══ Data for review

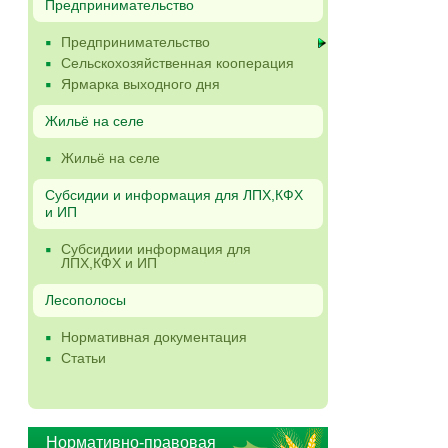
Предпринимательство
Предпринимательство
Сельскохозяйственная кооперация
Ярмарка выходного дня
Жильё на селе
Жильё на селе
Субсидии и информация для ЛПХ,КФХ
и ИП
Субсидиии информация для
ЛПХ,КФХ и ИП
Лесополосы
Нормативная документация
Статьи
Нормативно-правовая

════

*Required work*: From the records above, return each line where "информация" occurs.

*Exercise solution*:
Субсидии и информация для ЛПХ,КФХ
Субсидиии информация для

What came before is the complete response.